Optimizing Agent Workflows for Modern LLMs
Writing effective agent skills requires deep knowledge of prompt engineering. With the release of advanced reasoning models like Claude 3.5 Sonnet, ChatGPT o1, and DeepSeek-V3, prompt templates must focus on structured thinking. Developers are encouraged to use XML tags (e.g., <thought>, <context>, and <rules>) to isolate execution boundaries. Standardized prompts prevent agents from suffering from context drift, ensuring that long-running tasks remain aligned with the initial system parameters.
Exploring by SOC Occupations and Creator Profiles
What makes SkillMD unique is its taxonomy. Instead of simple text search, we parse and organize files according to the Standard Occupational Classification (SOC) system. This means you can discover skills written for Computer and Mathematical roles, Business and Financial operations, Legal, Design, and and Educational Instruction fields. By tracking creator profiles, developers can study how different teams organize their custom instructions, compare version updates, and fork public configs for specialized enterprise use cases.

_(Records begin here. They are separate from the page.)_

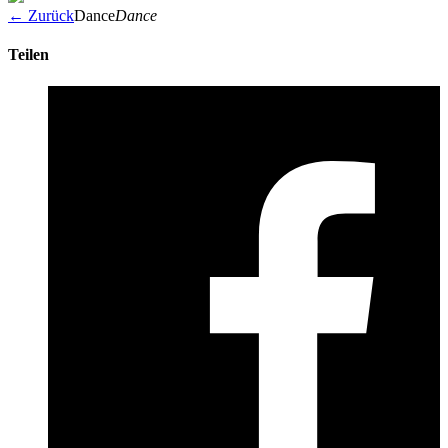
← Zurück
Dance
Dance
Teilen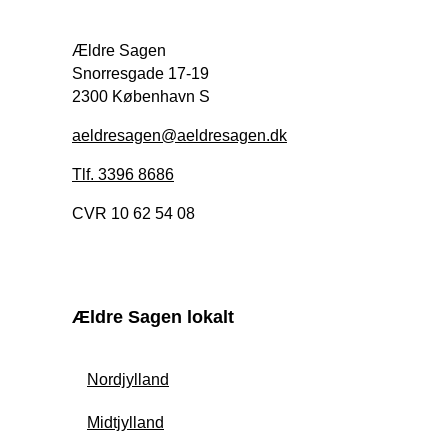
Ældre Sagen
Snorresgade 17-19
2300 København S
aeldresagen@aeldresagen.dk
Tlf. 3396 8686
CVR 10 62 54 08
Ældre Sagen lokalt
Nordjylland
Midtjylland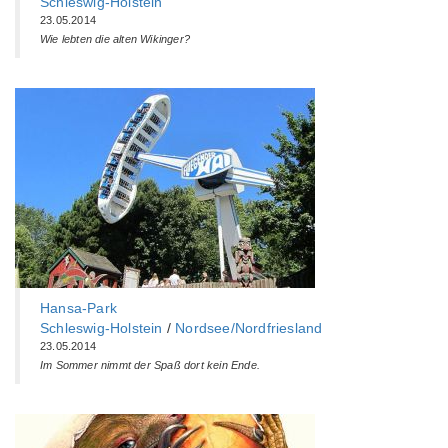
Schleswig-Holstein
23.05.2014
Wie lebten die alten Wikinger?
Hansa-Park
Schleswig-Holstein
/
Nordsee/Nordfriesland
23.05.2014
Im Sommer nimmt der Spaß dort kein Ende.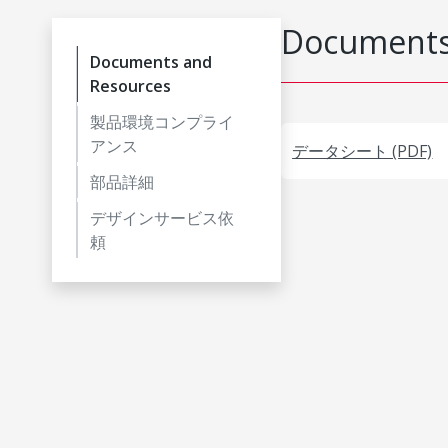
Documents
Documents and
Resources
製品環境コンプライ
アンス
データシート (PDF)
部品詳細
デザインサービス依
頼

SkillMD operates as a high-performance index running on a fast Go backend and a highly responsive Astro SSR frontend. All search queries execute in milliseconds, featuring smart debouncing to prevent multiple API requests while keeping user data secure. Join our community of developers to standardize your AI agent instructions and optimize your LLM prompting workflows today.
Frequently Asked Questions
A practical guide to agent skills: what they are, how to inspect them, and how SkillMD helps you explore the ecosystem.